A política é a arte de governar. Arte essa que deve constituir a mais nobre das atividades, pois visa a árdua tarefa de encontrar as melhores soluções para promover um território, seja país, região ou espaço mais restrito. Ao longo dos tempos, a arte deturpou-se, assumindo agora uma dimensão menor, onde se cruza o melhor e o pior das sociedades e, na evolução do fenómeno político, o encontro entre filosofia política e marketing trouxe ao de cima o pior dos protagonistas.

Numa eleição presidencial tão pouco motivante, foi penoso assistir na campanha à baixa qualidade das intervenções, com o recurso ao insulto e à má educação a constituir o método dominante na tentativa de captar a atenção.

A campanha nasceu sob o signo de um significativo consenso à volta de Marcelo, onde este, apesar de se assumir de centro-direita num país que vive nos últimos cinco anos numa manifesta tendência de esquerda, colhe apoios de todos os quadrantes. E tem tido momentos vergonhosos, onde os temas parecem saídos de manuais de nonsense, entre a baixeza de uns e o despropósito de outros, que lançam mão dos meios menos aceitáveis para captar a atenção dos eleitores.
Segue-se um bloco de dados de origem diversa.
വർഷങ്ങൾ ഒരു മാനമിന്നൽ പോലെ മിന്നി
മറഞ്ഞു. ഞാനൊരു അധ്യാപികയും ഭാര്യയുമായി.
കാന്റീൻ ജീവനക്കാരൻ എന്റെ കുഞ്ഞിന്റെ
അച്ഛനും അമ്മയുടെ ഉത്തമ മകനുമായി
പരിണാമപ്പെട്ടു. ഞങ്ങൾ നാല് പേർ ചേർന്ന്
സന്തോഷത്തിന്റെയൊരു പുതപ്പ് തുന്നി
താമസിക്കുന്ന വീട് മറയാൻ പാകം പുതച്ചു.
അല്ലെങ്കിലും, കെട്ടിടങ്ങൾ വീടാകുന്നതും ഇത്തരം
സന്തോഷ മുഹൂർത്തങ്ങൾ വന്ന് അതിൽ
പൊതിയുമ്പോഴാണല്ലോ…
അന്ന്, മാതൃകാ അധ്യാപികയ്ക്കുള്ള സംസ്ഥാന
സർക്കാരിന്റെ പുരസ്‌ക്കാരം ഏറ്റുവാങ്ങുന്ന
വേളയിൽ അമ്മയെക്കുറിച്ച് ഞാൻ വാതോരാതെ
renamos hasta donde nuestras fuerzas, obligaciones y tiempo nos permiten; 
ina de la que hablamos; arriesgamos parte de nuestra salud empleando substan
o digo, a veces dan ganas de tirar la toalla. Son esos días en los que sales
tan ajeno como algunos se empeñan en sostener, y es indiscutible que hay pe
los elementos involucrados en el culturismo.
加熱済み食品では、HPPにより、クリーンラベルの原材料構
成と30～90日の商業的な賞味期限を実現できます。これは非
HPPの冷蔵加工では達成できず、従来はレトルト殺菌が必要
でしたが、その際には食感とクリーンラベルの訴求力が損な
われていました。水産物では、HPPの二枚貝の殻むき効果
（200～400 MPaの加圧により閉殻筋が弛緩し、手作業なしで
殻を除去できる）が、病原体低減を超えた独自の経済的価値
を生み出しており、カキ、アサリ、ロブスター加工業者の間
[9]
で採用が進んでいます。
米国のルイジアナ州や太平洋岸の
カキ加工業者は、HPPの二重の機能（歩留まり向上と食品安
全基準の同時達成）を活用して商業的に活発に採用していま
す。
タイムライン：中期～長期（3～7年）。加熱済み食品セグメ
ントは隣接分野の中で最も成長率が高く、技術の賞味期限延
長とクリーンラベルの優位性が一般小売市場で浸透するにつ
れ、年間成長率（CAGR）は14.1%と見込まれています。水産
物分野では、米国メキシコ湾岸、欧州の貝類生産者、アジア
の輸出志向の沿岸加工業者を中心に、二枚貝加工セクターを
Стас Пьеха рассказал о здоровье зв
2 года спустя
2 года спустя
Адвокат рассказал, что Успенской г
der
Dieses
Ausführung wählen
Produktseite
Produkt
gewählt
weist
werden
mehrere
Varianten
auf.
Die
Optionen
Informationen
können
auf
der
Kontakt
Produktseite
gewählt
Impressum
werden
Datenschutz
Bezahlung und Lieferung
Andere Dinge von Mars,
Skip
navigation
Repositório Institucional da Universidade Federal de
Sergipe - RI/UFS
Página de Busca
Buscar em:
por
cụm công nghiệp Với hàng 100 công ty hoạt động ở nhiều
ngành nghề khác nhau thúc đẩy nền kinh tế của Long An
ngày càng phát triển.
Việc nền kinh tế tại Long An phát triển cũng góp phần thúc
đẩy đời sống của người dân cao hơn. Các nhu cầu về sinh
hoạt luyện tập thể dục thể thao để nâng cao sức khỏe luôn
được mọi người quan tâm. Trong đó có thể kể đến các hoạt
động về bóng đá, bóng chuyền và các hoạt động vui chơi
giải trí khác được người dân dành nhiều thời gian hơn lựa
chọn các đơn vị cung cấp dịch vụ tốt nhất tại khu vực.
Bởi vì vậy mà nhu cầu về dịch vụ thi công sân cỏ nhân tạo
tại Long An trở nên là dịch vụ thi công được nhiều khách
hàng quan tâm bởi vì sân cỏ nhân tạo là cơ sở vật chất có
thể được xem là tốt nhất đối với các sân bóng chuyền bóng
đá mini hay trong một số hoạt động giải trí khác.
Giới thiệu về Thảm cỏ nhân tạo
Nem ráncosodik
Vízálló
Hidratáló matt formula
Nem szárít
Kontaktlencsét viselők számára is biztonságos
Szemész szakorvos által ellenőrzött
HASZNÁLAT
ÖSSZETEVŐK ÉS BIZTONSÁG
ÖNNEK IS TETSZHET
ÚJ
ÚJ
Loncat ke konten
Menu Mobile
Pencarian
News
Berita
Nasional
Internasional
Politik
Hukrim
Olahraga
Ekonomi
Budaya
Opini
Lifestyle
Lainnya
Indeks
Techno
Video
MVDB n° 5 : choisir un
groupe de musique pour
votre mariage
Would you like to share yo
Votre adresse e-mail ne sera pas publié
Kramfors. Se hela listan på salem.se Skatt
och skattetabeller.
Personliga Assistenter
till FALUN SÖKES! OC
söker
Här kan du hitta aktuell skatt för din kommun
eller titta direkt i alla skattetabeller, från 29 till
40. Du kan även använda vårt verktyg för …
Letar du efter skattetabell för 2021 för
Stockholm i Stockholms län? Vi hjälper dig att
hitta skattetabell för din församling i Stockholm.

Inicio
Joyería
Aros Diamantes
Entre os atos indignos que arrastam a política para níveis inadequados, sobressai o ataque sistemático ao atual Presidente, em vez do recandidato. Nas intervenções públicas, cada candidato esforça-se para colar o Presidente ao Governo e atribuir-lhe a responsabilidade no descontrolo da pandemia. No debate na RTP, o alvo único foi o ataque ao único candidato que não estava fisicamente presente. Trata-se da maior confissão de derrota dos demais candidatos, incapazes de mostrar dimensão suficiente para o exercício do cargo.

Nesta campanha, temos os candidatos de direita que afirmam que Marcelo suportou a esquerda, e os candidatos de esquerda que o acusam de ser de direita. Imune às críticas, o recandidato limitou-se a ser Presidente. E demonstrou assim que, de todos os candidatos, é o único que o merece ser.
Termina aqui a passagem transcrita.